The lowest quadrupole gamma-vibrational K-pi = 2(+) states in axially deformed rare-earth (Nd, Sm, Gd, Dy, Er, Yb, Hf, W) and actinide (U) nuclei are systematically investigated within the separable random-phase-approximation (SRPA) based on the Skyrme functional. The energies E-gamma and reduced transition probabilities B(E2) of 2(gamma)(+) states are calculated with the Skyrme forces SV-bas and SkM*.

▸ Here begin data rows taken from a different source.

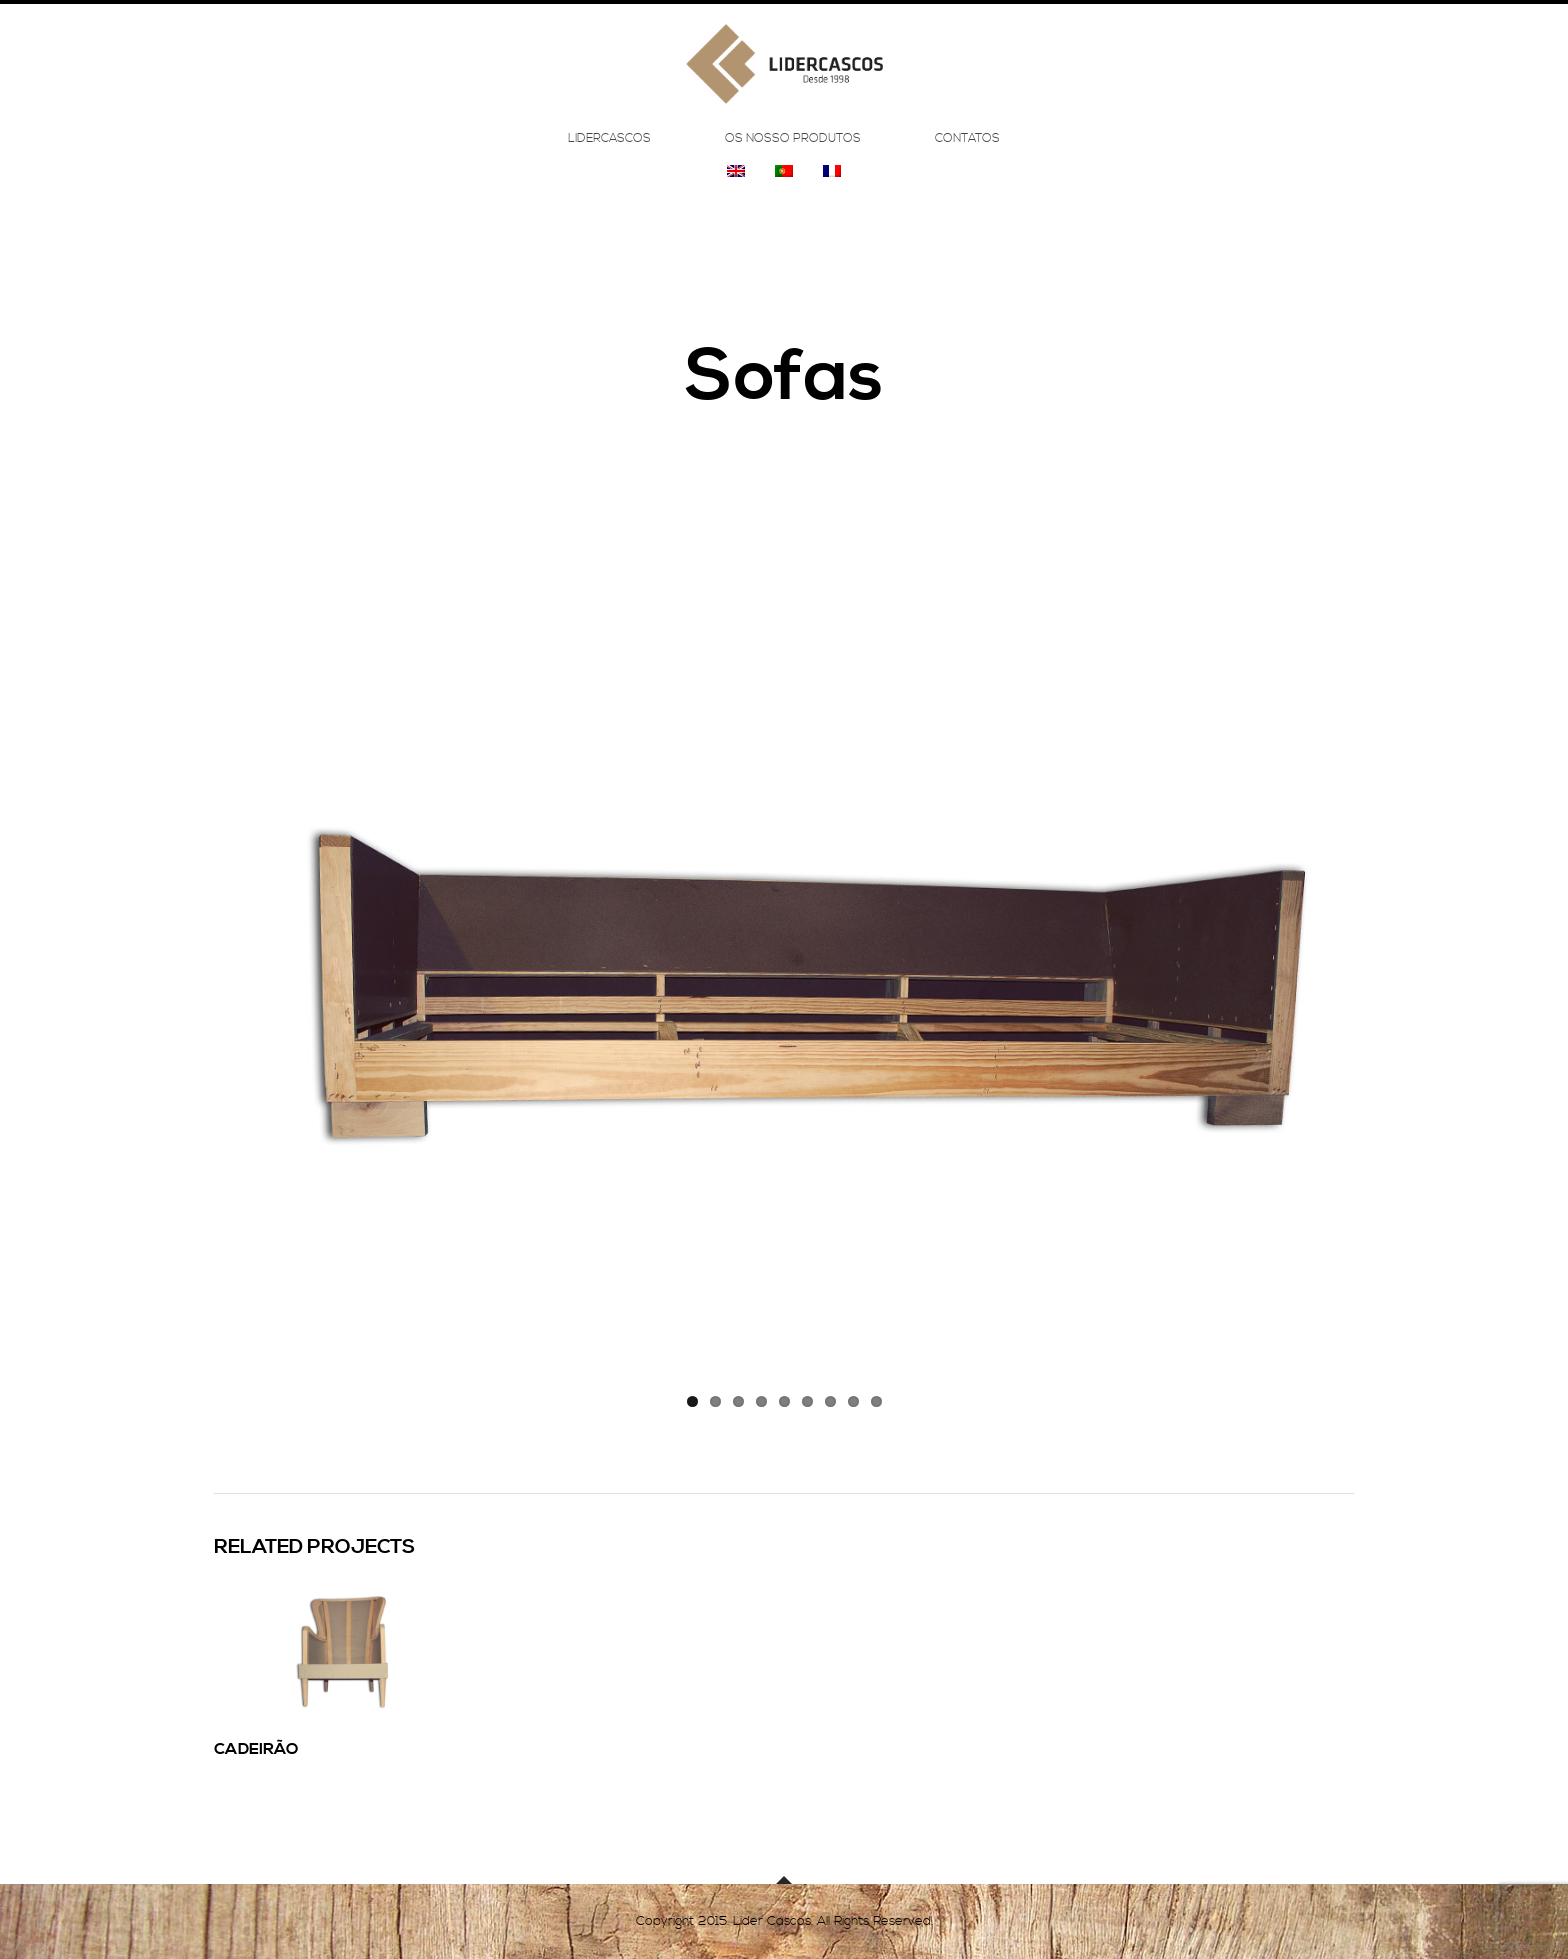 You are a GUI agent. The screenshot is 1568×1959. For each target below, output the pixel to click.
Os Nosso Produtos (793, 152)
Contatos (967, 152)
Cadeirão (256, 1749)
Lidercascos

The energies of two-quasiparticle configurations forming the SRPA basis are corrected by using the pairing blocking effect. This results in a systematic downshift of E-gamma by 0.3-0.5 MeV and thus in a better agreement with the experiment, especially in Sm, Gd, Dy, Hf, and W regions.
For other isotopic chains, a noticeable overestimation of E-gamma and too weak collectivity of 2(gamma)(+) states still persist. It is shown that domains of nuclei with low and high 2(gamma)(+) collectivity are related to the structure of the lowest two-quasiparticle states and conservation of the Nilsson selection rules.
The description of 2(gamma)(+) states with SV-bas and SkM* is similar in light rare-earth nuclei but deviates in heavier nuclei. However SV-bas much better reproduces the quadrupole deformation and energy of the isoscalar giant quadrupole resonance.
The accuracy of SRPA is justified by comparison with exact RPA. The calculations suggest that a further development of the self-consistent calculation schemes is needed for a systematic satisfactory description of the 2(gamma)(+) states.